Jeronimo, ou vivre une identité coréenne dans la Caraïbe
Le 19 février 2020, j’ai assisté à la projection du film documentaire “Jeronimo” (2019) de Joseph Juhn au Centre Culturel Coréen de Paris.
En général, je garde mes réflexions sur la Corée pour mon blog myinsaeng.com, mais ce film documentaire est l'occasion idéale pour illustrer ma vision de Karukerament c'est-à-dire regarder le monde avec mon point de vue de Guadeloupéenne.
“Jeronimo” raconte l'histoire de Jeronimo Lim Kim (nom coréen : Lim Eun Jo), un Cubain d'origine coréenne. Ce fils d'immigré s'est battu aux côtés de Fidel Castro lors de la révolution cubaine. Fervent partisan du socialisme, il n'a eu de cesse d'œuvrer pour créer une société sans inégalité pour tous les Cubains, les immigrés coréens inclus. Au cours des dernières années de sa vie, son but était de promouvoir et de faire reconnaître l'identité coréenne de cette communauté construite à partir de crises politiques internationales.

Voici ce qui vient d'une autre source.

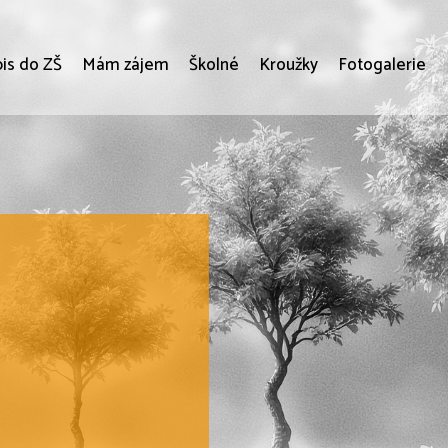
is do ZŠ
Mám zájem
Školné
Kroužky
Fotogalerie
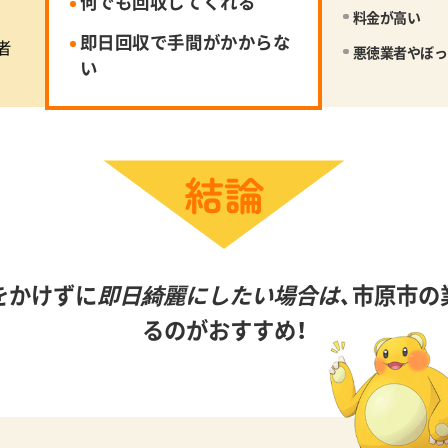
何でも回収してくれる
料金が高い
即日回収で手間がかからな
者
悪徳業者やぼっ
い
をかけずに
即日綺麗にしたい場合は、
市原市の
るのがおすすめ！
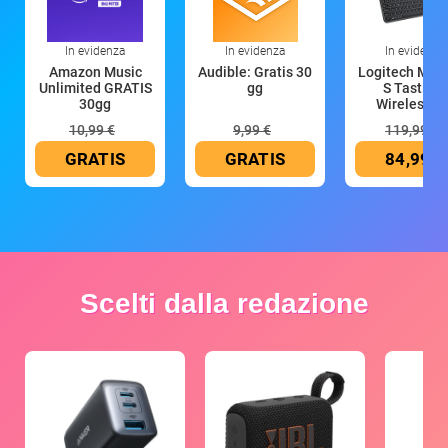
In evidenza
In evidenza
In evidenza
Amazon Music
Audible: Gratis 30
Logitech MX 
Unlimited GRATIS
gg
S Tastiera
30gg
Wireless (G
10,99 €
9,99 €
119,99 €
GRATIS
GRATIS
84,99 €
Scelti dalla redazione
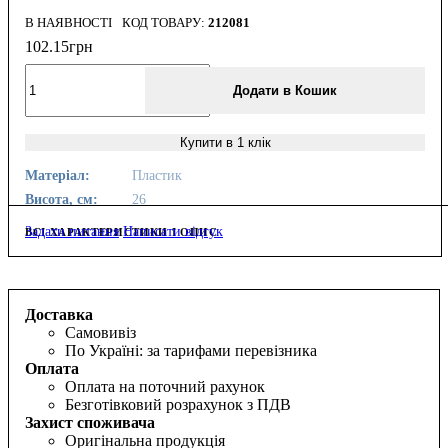
В НАЯВНОСТІ
212081
102
.
15
грн
Додати в Кошик
Купити в 1 клік
Матеріал:
Пластик
Висота, см:
26
Задати питання
Написати відгук
ВСІ ХАРАКТЕРИСТИКИ І ОПИС
Доставка
Самовивіз
По Україні: за тарифами перевізника
Оплата
Оплата на поточний рахунок
Безготівковий розрахунок з ПДВ
Захист споживача
Оригінальна продукція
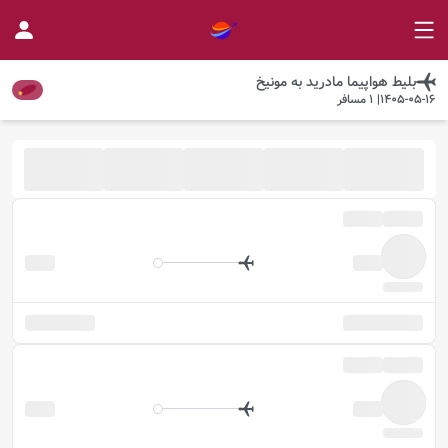
بلیط هواپیما
مادرید
به
مونیخ
1405-05-16
|
1
مسافر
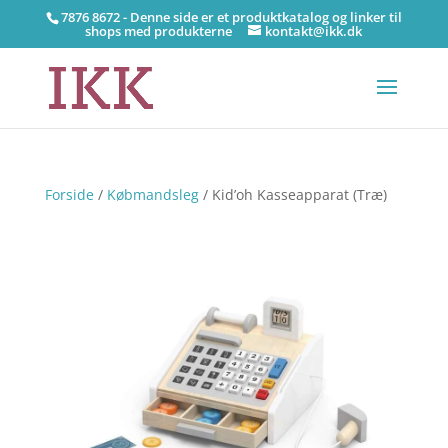
7876 8672 - Denne side er et produktkatalog og linker til
shops med produkterne
kontakt@ikk.dk
Forside
/
Købmandsleg
/ Kid’oh Kasseapparat (Træ)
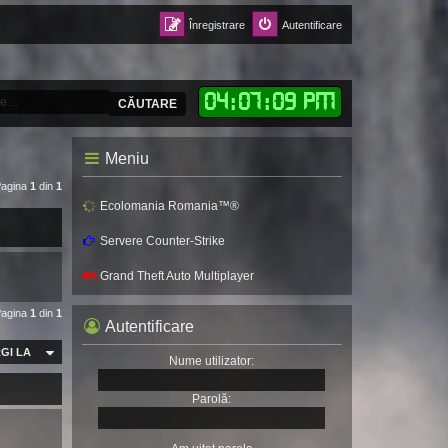
Înregistrare
Autentificare
04
:
07
:
10 PM
CĂUTARE
Meniu
Pagina
1
din
1
Ecolomania Romania™®
Servere Counter-Strike
Grand Theft Auto Multiplayer
Pagina
1
din
1
Autentificare
GI LA
Nume utilizator:
Parolă:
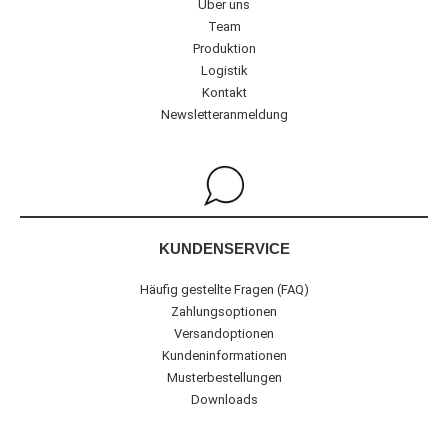
Über uns
Team
Produktion
Logistik
Kontakt
Newsletteranmeldung
KUNDENSERVICE
Häufig gestellte Fragen (FAQ)
Zahlungsoptionen
Versandoptionen
Kundeninformationen
Musterbestellungen
Downloads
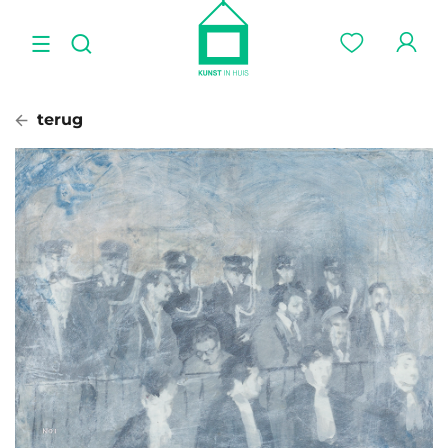
terug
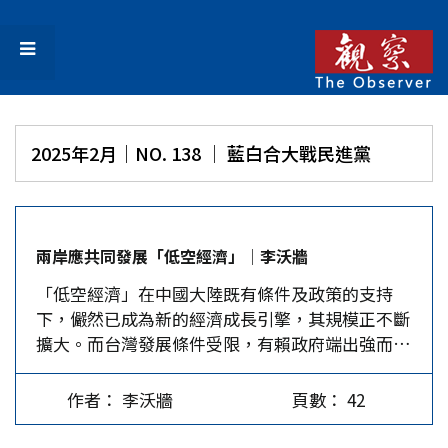
2025年2月｜NO. 138 │ 藍白合大戰民進黨
兩岸應共同發展「低空經濟」│李沃牆
「低空經濟」在中國大陸既有條件及政策的支持
下，儼然已成為新的經濟成長引擎，其規模正不斷
擴大。而台灣發展條件受限，有賴政府端出強而有
力的政策扶持。兩岸若能在此方面交流合作，則有
助於彼此的互惠成長。 「低空經濟」通常指1,000
作者： 李沃牆
頁數： 42
公尺以下的載人和無人空中活動，即以支持各類航
空器低空飛行與運營而建立的綜合經濟形態，包括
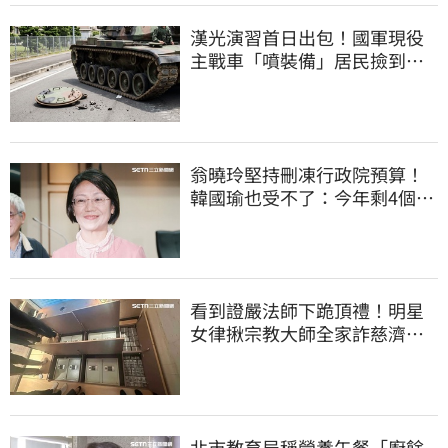
漢光演習首日出包！國軍現役
主戰車「噴裝備」居民撿到零
件…軍方說話了
翁曉玲堅持刪凍行政院預算！
韓國瑜也受不了：今年剩4個月
你思考一下
看到證嚴法師下跪頂禮！明星
女律揪宗教大師全家詐慈濟…
全家爽睡黃金堆
北市教育局稱營養午餐「廚餘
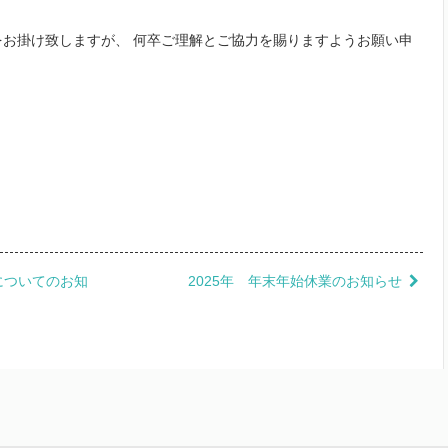
お掛け致しますが、 何卒ご理解とご協力を賜りますようお願い申
についてのお知
2025年 年末年始休業のお知らせ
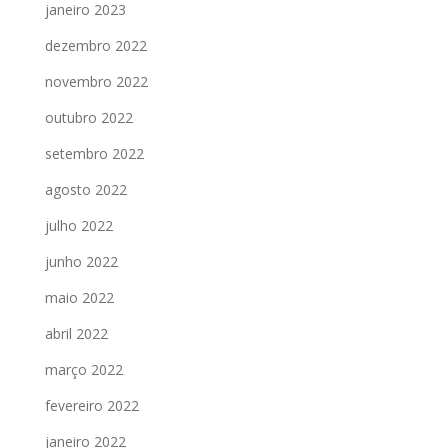
janeiro 2023
dezembro 2022
novembro 2022
outubro 2022
setembro 2022
agosto 2022
julho 2022
junho 2022
maio 2022
abril 2022
março 2022
fevereiro 2022
janeiro 2022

Sur mon blog myinsaeng.com, vous pouvez retrouver mon expérience de visionnage et les perspectives de réflexion que cela m’a apporté. Ici, je ferai une critique dans un sens un peu plus strict. Comment s’est construite la communauté coréenne de Cuba ? Comment définit-elle son identité ? Comment aborder cette histoire de déracinement/réenracinement avec une approche Karukerament ?
Une histoire d’exil
Au commencement, il y a l’immigration. C'est un mot neutre pour désigner le départ d’un millier de personnes rêvant d’une vie meilleure alors que la Corée passe sous le joug japonais au début du XXe siècle. Arrivés au Mexique le cœur plein d’espoir, ces personnes se retrouvent à trimer dans les champs de henequen pendant cinq ans. Un des spécialistes interrogés a répété que c’étaient “des esclaves”. Je précise que c'était un Coréen qui parlait en anglais, il y avait des sous-titres coréens donc il n'y a pas d'ambiguïté sur le mot.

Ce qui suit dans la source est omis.